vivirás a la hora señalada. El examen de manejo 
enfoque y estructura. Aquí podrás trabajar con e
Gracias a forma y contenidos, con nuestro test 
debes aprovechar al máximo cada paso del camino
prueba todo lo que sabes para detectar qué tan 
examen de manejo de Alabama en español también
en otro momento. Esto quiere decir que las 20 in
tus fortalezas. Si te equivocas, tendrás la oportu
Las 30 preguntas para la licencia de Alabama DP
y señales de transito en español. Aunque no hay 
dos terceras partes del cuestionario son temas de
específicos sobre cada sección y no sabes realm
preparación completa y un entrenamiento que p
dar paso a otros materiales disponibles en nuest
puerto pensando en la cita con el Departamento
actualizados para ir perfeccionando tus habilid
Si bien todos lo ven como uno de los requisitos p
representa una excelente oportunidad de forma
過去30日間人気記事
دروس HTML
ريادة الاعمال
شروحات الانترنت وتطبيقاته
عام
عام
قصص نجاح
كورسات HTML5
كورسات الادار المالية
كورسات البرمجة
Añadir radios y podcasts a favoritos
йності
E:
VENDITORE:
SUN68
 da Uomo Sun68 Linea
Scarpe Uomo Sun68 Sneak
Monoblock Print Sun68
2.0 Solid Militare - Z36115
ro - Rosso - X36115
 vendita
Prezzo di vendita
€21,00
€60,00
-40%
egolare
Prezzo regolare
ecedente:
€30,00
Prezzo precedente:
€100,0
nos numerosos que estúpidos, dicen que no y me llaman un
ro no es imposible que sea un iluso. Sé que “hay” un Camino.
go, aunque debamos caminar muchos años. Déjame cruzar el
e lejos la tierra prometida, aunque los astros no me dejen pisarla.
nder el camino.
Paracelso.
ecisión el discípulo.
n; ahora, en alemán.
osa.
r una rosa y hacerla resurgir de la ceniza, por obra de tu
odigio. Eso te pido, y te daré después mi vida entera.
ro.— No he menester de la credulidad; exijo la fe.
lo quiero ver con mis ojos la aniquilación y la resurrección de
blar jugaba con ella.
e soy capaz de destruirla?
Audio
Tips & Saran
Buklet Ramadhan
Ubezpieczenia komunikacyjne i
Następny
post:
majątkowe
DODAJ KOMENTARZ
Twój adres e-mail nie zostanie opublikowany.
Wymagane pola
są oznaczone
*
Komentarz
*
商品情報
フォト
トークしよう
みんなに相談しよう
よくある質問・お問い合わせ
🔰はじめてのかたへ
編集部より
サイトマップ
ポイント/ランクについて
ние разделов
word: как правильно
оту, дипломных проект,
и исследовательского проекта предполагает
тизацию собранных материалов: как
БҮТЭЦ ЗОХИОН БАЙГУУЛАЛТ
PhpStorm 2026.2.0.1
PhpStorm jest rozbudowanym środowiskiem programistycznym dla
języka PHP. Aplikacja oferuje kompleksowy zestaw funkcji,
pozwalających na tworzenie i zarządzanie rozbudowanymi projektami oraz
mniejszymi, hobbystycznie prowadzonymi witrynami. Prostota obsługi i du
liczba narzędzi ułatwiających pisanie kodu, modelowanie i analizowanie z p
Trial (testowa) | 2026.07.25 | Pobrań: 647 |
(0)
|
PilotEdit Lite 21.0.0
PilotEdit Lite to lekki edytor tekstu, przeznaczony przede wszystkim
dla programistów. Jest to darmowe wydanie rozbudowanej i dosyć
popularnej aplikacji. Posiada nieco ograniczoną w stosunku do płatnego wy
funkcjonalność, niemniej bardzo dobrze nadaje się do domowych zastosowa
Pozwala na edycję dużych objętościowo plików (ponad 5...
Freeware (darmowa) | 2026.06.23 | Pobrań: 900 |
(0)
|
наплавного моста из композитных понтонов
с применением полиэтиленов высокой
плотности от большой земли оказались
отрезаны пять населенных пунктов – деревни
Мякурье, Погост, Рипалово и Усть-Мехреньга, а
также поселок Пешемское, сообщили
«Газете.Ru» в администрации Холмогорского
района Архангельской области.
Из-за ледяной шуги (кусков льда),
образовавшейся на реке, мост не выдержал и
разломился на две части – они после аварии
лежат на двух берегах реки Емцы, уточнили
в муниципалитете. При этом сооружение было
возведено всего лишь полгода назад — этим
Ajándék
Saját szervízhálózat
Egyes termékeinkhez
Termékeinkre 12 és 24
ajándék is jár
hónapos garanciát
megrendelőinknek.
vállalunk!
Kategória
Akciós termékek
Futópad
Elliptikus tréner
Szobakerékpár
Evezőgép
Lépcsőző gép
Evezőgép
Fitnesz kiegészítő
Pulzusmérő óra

◇ ◇ ◇

Each line above should be output exactly as written.

vivirás a la hora señalada. El examen de manejo 
enfoque y estructura. Aquí podrás trabajar con e
Gracias a forma y contenidos, con nuestro test 
debes aprovechar al máximo cada paso del camino
prueba todo lo que sabes para detectar qué tan 
examen de manejo de Alabama en español también
en otro momento. Esto quiere decir que las 20 in
tus fortalezas. Si te equivocas, tendrás la oportu
Las 30 preguntas para la licencia de Alabama DP
y señales de transito en español. Aunque no hay 
dos terceras partes del cuestionario son temas de
específicos sobre cada sección y no sabes realm
preparación completa y un entrenamiento que p
dar paso a otros materiales disponibles en nuest
puerto pensando en la cita con el Departamento
actualizados para ir perfeccionando tus habilid
Si bien todos lo ven como uno de los requisitos p
representa una excelente oportunidad de forma
過去30日間人気記事
دروس HTML
ريادة الاعمال
شروحات الانترنت وتطبيقاته
عام
عام
قصص نجاح
كورسات HTML5
كورسات الادار المالية
كورسات البرمجة
Añadir radios y podcasts a favoritos
йності
E:
VENDITORE:
SUN68
 da Uomo Sun68 Linea
Scarpe Uomo Sun68 Sneak
Monoblock Print Sun68
2.0 Solid Militare - Z36115
ro - Rosso - X36115
 vendita
Prezzo di vendita
€21,00
€60,00
-40%
egolare
Prezzo regolare
ecedente:
€30,00
Prezzo precedente:
€100,0
nos numerosos que estúpidos, dicen que no y me llaman un
ro no es imposible que sea un iluso. Sé que “hay” un Camino.
go, aunque debamos caminar muchos años. Déjame cruzar el
e lejos la tierra prometida, aunque los astros no me dejen pisarla.
nder el camino.
Paracelso.
ecisión el discípulo.
n; ahora, en alemán.
osa.
r una rosa y hacerla resurgir de la ceniza, por obra de tu
odigio. Eso te pido, y te daré después mi vida entera.
ro.— No he menester de la credulidad; exijo la fe.
lo quiero ver con mis ojos la aniquilación y la resurrección de
blar jugaba con ella.
e soy capaz de destruirla?
Audio
Tips & Saran
Buklet Ramadhan
Ubezpieczenia komunikacyjne i
Następny
post:
majątkowe
DODAJ KOMENTARZ
Twój adres e-mail nie zostanie opublikowany.
Wymagane pola
są oznaczone
*
Komentarz
*
商品情報
フォト
トークしよう
みんなに相談しよう
よくある質問・お問い合わせ
🔰はじめてのかたへ
編集部より
サイトマップ
ポイント/ランクについて
ние разделов
word: как правильно
оту, дипломных проект,
и исследовательского проекта предполагает
тизацию собранных материалов: как
БҮТЭЦ ЗОХИОН БАЙГУУЛАЛТ
PhpStorm 2026.2.0.1
PhpStorm jest rozbudowanym środowiskiem programistycznym dla
języka PHP. Aplikacja oferuje kompleksowy zestaw funkcji,
pozwalających na tworzenie i zarządzanie rozbudowanymi projektami oraz
mniejszymi, hobbystycznie prowadzonymi witrynami. Prostota obsługi i du
liczba narzędzi ułatwiających pisanie kodu, modelowanie i analizowanie z p
Trial (testowa) | 2026.07.25 | Pobrań: 647 |
(0)
|
PilotEdit Lite 21.0.0
PilotEdit Lite to lekki edytor tekstu, przeznaczony przede wszystkim
dla programistów. Jest to darmowe wydanie rozbudowanej i dosyć
popularnej aplikacji. Posiada nieco ograniczoną w stosunku do płatnego wy
funkcjonalność, niemniej bardzo dobrze nadaje się do domowych zastosowa
Pozwala na edycję dużych objętościowo plików (ponad 5...
Freeware (darmowa) | 2026.06.23 | Pobrań: 900 |
(0)
|
наплавного моста из композитных понтонов
с применением полиэтиленов высокой
плотности от большой земли оказались
отрезаны пять населенных пунктов – деревни
Мякурье, Погост, Рипалово и Усть-Мехреньга, а
также поселок Пешемское, сообщили
«Газете.Ru» в администрации Холмогорского
района Архангельской области.
Из-за ледяной шуги (кусков льда),
образовавшейся на реке, мост не выдержал и
разломился на две части – они после аварии
лежат на двух берегах реки Емцы, уточнили
в муниципалитете. При этом сооружение было
возведено всего лишь полгода назад — этим
Ajándék
Saját szervízhálózat
Egyes termékeinkhez
Termékeinkre 12 és 24
ajándék is jár
hónapos garanciát
megrendelőinknek.
vállalunk!
Kategória
Akciós termékek
Futópad
Elliptikus tréner
Szobakerékpár
Evezőgép
Lépcsőző gép
Evezőgép
Fitnesz kiegészítő
Pulzusmérő óra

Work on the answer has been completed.